Moody’s has downgraded education publishers Houghton Mifflin Harcourt Publishers (“Houghton” or “HMH”) to Caa1 from B3. Here’s an extract from the press release on the subject:
“The downgrades reflects Moody’s expectation of a sharp decline in revenue in 2020 caused by budgetary constraints and likely deferrals of purchasing decisions by school districts amid the coronavirus pandemic, which will lead to HMH’s earnings decline and a spike in leverage in the next 12-18 months,” according to Dilara Sukhov, Moody’s lead analyst on Houghton Mifflin. “Meaningful rebound in the company’s performance in 2021 is unlikely given the potential educational funding pressures at state and local level, making it difficult for HMH to achieve earnings growth that is necessary to reduce its very high leverage and generate positive free cash flow”

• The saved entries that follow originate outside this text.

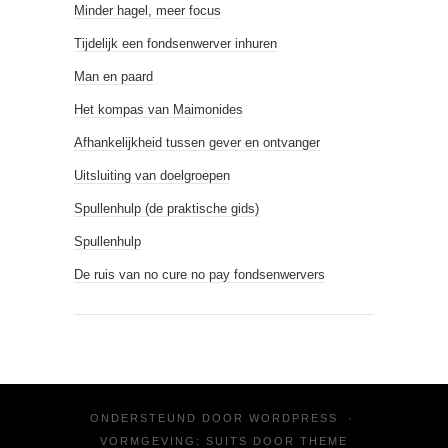
Minder hagel, meer focus
Tijdelijk een fondsenwerver inhuren
Man en paard
Het kompas van Maimonides
Afhankelijkheid tussen gever en ontvanger
Uitsluiting van doelgroepen
Spullenhulp (de praktische gids)
Spullenhulp
De ruis van no cure no pay fondsenwervers
ONDERSTEUND DOOR
WORDPRESS
·
VORMGEVING: SUITS DOOR
THEME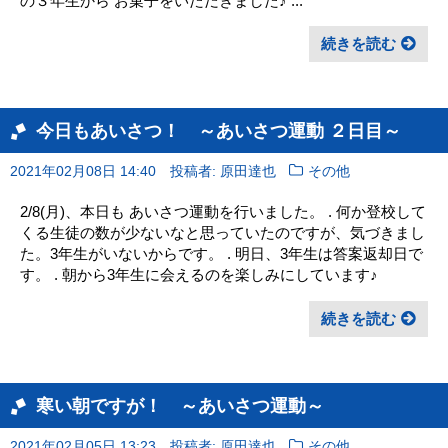
の３年生から お菓子をいただきました♪ ...
続きを読む
今日もあいさつ！ ～あいさつ運動 ２日目～
2021年02月08日 14:40
投稿者: 原田達也
その他
2/8(月)、本日も あいさつ運動を行いました。 . 何か登校して
くる生徒の数が少ないなと思っていたのですが、気づきまし
た。3年生がいないからです。 . 明日、3年生は答案返却日で
す。 . 朝から3年生に会えるのを楽しみにしています♪
続きを読む
寒い朝ですが！ ～あいさつ運動～
2021年02月05日 13:23
投稿者: 原田達也
その他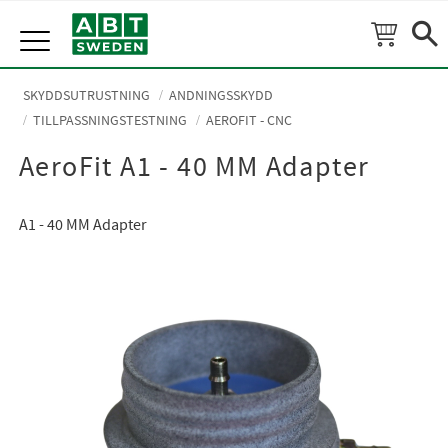
Meny
SKYDDSUTRUSTNING
ANDNINGSSKYDD
TILLPASSNINGSTESTNING
AEROFIT - CNC
AeroFit A1 - 40 MM Adapter
A1 - 40 MM Adapter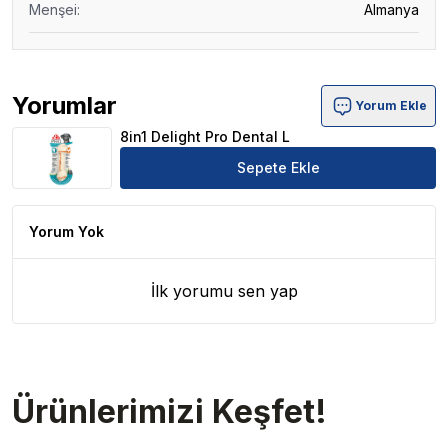
Menşei
:
Almanya
Yorumlar
Yorum Ekle
8in1 Delight Pro Dental L Ürün Yorumları
8in1 Delight Pro Dental L
Sepete Ekle
Yorum Yok
İlk yorumu sen yap
Ürünlerimizi Keşfet!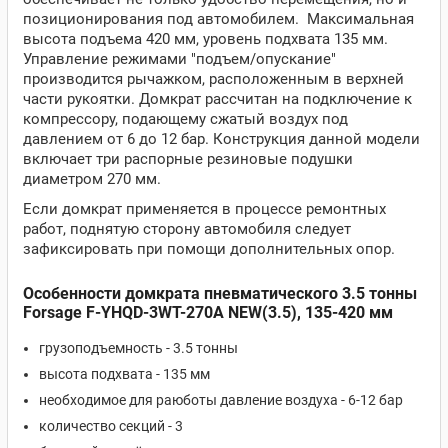
позиционирования под автомобилем. Максимальная
высота подъема 420 мм, уровень подхвата 135 мм.
Управление режимами "подъем/опускание"
производится рычажком, расположенным в верхней
части рукоятки. Домкрат рассчитан на подключение к
компрессору, подающему сжатый воздух под
давлением от 6 до 12 бар. Конструкция данной модели
включает три распорные резиновые подушки
диаметром 270 мм.
Если домкрат применяется в процессе ремонтных
работ, поднятую сторону автомобиля следует
зафиксировать при помощи дополнительных опор.
Особенности домкрата пневматического 3.5 тонны
Forsage F-YHQD-3WT-270A NEW(3.5), 135-420 мм
грузоподъемность - 3.5 тонны
высота подхвата - 135 мм
необходимое для раюботы давление воздуха - 6-12 бар
количество секций - 3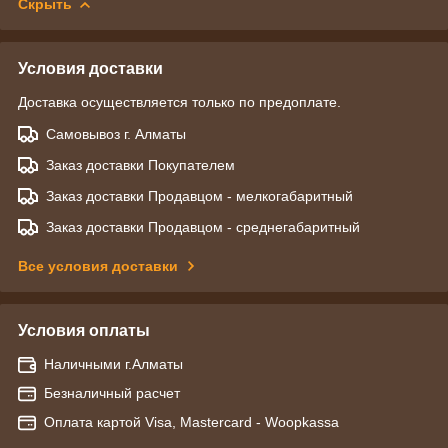
Скрыть
Условия доставки
Доставка осуществляется только по предоплате.
Самовывоз г. Алматы
Заказ доставки Покупателем
Заказ доставки Продавцом - мелкогабаритный
Заказ доставки Продавцом - среднегабаритный
Все условия доставки
Условия оплаты
Наличными г.Алматы
Безналичный расчет
Оплата картой Visa, Mastercard - Woopkassa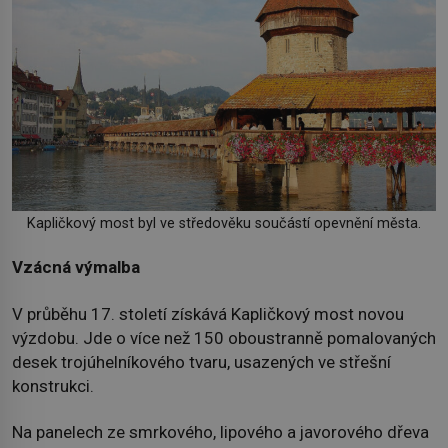
Kapličkový most byl ve středověku součástí opevnění města.
Vzácná výmalba
V průběhu 17. století získává Kapličkový most novou
výzdobu. Jde o více než 150 oboustranně pomalovaných
desek trojúhelníkového tvaru, usazených ve střešní
konstrukci.
Na panelech ze smrkového, lipového a javorového dřeva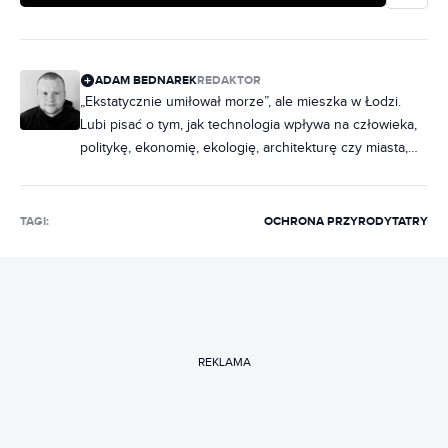
ADAM BEDNAREK
REDAKTOR
„Ekstatycznie umiłował morze”, ale mieszka w Łodzi.
Lubi pisać o tym, jak technologia wpływa na człowieka,
politykę, ekonomię, ekologię, architekturę czy miasta,
zastanawiając się przy tym, czy dzięki niej możemy żyć
jeśli nie lepiej, to chociaż inaczej. Gra też na Nintendo
Switch, a zamiast Xboksa i PlayStation woli Stadię i
TAGI:
OCHRONA PRZYRODY
TATRY
GeForce Now, bo granie w chmurze to przyszłość.
REKLAMA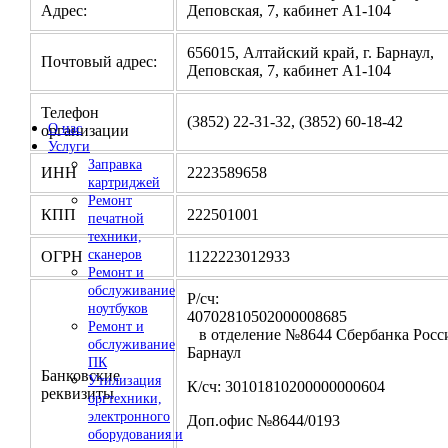
Адрес:
Деповская, 7, кабинет А1-104
656015, Алтайский край, г. Барнаул,
Почтовый адрес:
Деповская, 7, кабинет А1-104
Телефон
(3852) 22-31-32, (3852) 60-18-42
О нас
организации
Услуги
Заправка
ИНН
2223589658
картриджей
Ремонт
КПП
222501001
печатной
техники,
сканеров
ОГРН
1122223012933
Ремонт и
обслуживание
Р/сч:
ноутбуков
4070281050200000
Ремонт и
в отделение №8644 Сбербанка Росси
обслуживание
Барнаул
ПК
Банковские
Утилизация
К/сч: 30101810200000000604
реквизиты
оргтехники,
электронного
Доп.офис №8644/0193
оборудования и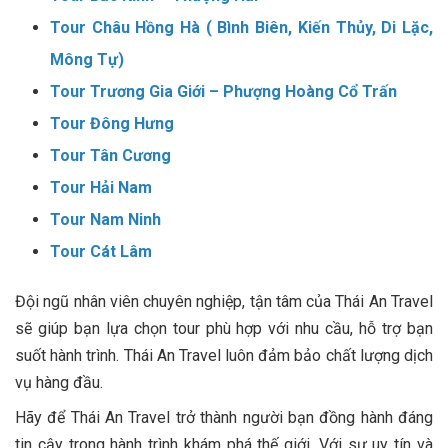
Tour Châu Hồng Hà ( Bình Biên, Kiến Thủy, Di Lặc,
Mông Tự)
Tour Trương Gia Giới – Phượng Hoàng Cổ Trấn
Tour Đông Hưng
Tour Tân Cương
Tour Hải Nam
Tour Nam Ninh
Tour Cát Lâm
Đội ngũ nhân viên chuyên nghiệp, tận tâm của Thái An Travel
sẽ giúp bạn lựa chọn tour phù hợp với nhu cầu, hỗ trợ bạn
suốt hành trình. Thái An Travel luôn đảm bảo chất lượng dịch
vụ hàng đầu.
Hãy để Thái An Travel trở thành người bạn đồng hành đáng
tin cậy trong hành trình khám phá thế giới. Với sự uy tín và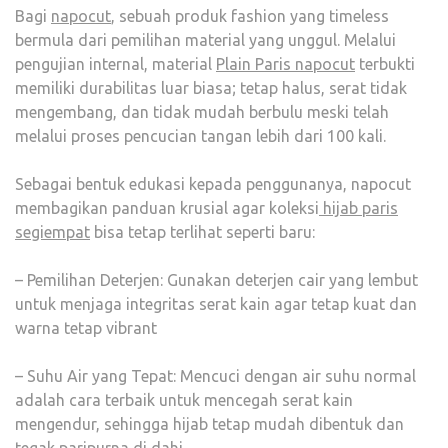
Bagi
napocut
, sebuah produk fashion yang timeless
bermula dari pemilihan material yang unggul. Melalui
pengujian internal, material
Plain Paris napocut
terbukti
memiliki durabilitas luar biasa; tetap halus, serat tidak
mengembang, dan tidak mudah berbulu meski telah
melalui proses pencucian tangan lebih dari 100 kali.
Sebagai bentuk edukasi kepada penggunanya, napocut
membagikan panduan krusial agar koleksi
hijab paris
segiempat
bisa tetap terlihat seperti baru:
– Pemilihan Deterjen: Gunakan deterjen cair yang lembut
untuk menjaga integritas serat kain agar tetap kuat dan
warna tetap vibrant
– Suhu Air yang Tepat: Mencuci dengan air suhu normal
adalah cara terbaik untuk mencegah serat kain
mengendur, sehingga hijab tetap mudah dibentuk dan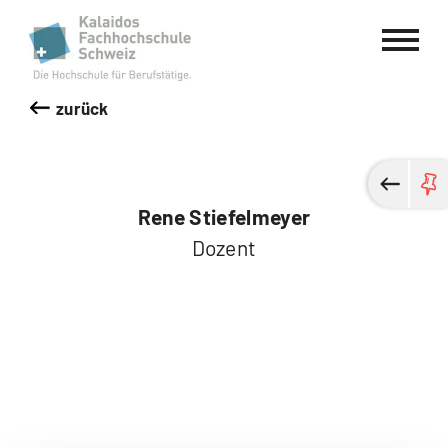
Kalaidos Fachhochschule Schweiz
zurück
Rene Stiefelmeyer
Dozent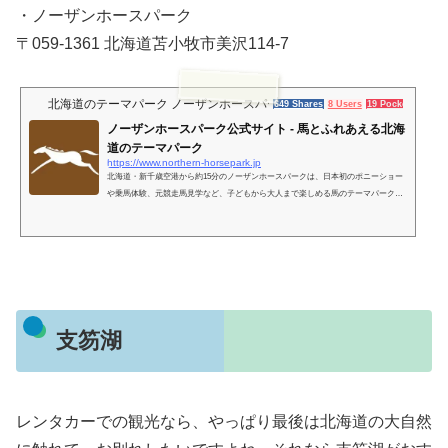
・ノーザンホースパーク
〒059-1361 北海道苫小牧市美沢114-7
北海道のテーマパーク ノーザンホースパーク
649 Shares
8 Users
19 Pockets
ノーザンホースパーク公式サイト - 馬とふれあえる北海
道のテーマパーク
https://www.northern-horsepark.jp
北海道・新千歳空港から約15分のノーザンホースパークは、日本初のポニーショー
や乗馬体験、元競走馬見学など、子どもから大人まで楽しめる馬のテーマパークで
す。
支笏湖
レンタカーでの観光なら、やっぱり最後は北海道の大自然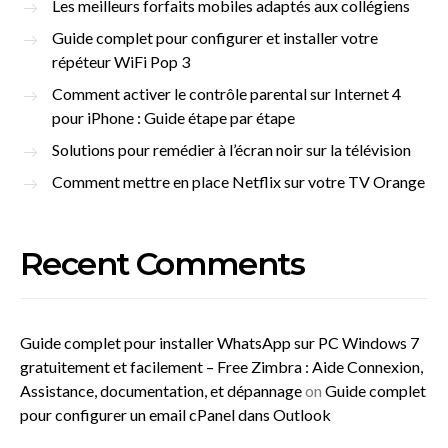
Les meilleurs forfaits mobiles adaptés aux collégiens
Guide complet pour configurer et installer votre
répéteur WiFi Pop 3
Comment activer le contrôle parental sur Internet 4
pour iPhone : Guide étape par étape
Solutions pour remédier à l’écran noir sur la télévision
Comment mettre en place Netflix sur votre TV Orange
Recent Comments
Guide complet pour installer WhatsApp sur PC Windows 7
gratuitement et facilement – Free Zimbra : Aide Connexion,
Assistance, documentation, et dépannage
on
Guide complet
pour configurer un email cPanel dans Outlook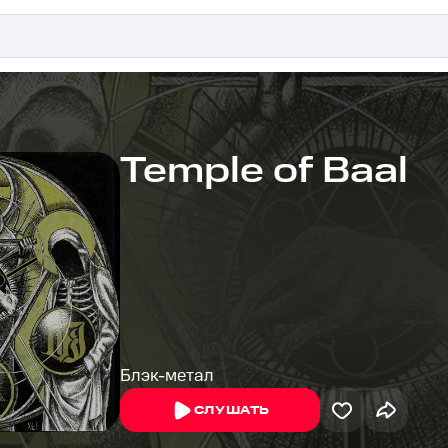
Temple of Baal
Блэк-метал
СЛУШАТЬ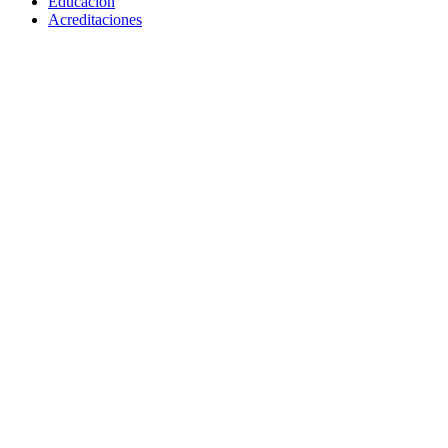
Educación
Acreditaciones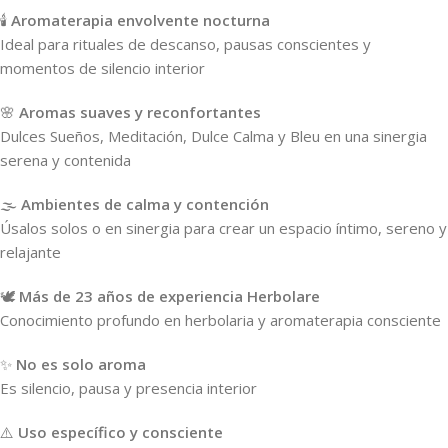
🕯️
Aromaterapia envolvente nocturna
Ideal para rituales de descanso, pausas conscientes y
momentos de silencio interior
🌸
Aromas suaves y reconfortantes
Dulces Sueños, Meditación, Dulce Calma y Bleu en una sinergia
serena y contenida
🌫️
Ambientes de calma y contención
Úsalos solos o en sinergia para crear un espacio íntimo, sereno y
relajante
🕊️
Más de 23 años de experiencia Herbolare
Conocimiento profundo en herbolaria y aromaterapia consciente
✨
No es solo aroma
Es silencio, pausa y presencia interior
⚠️
Uso específico y consciente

BDC exposure is modest ($8.9mn) – all in first lien debt) and limited to Oaktree Specialty Lending (OCSL) and non-traded Guggenheim Credit. We are downgrading the company – given that the current rating is in the speculative spectrum and industry conditions are clearly difficult – to CCR 4 from CCR 2. Nonetheless, Moody’s suggests the company is in no immediate danger of liquidity crisis or default so we’ll leave Harcourt off the Weakest Links list.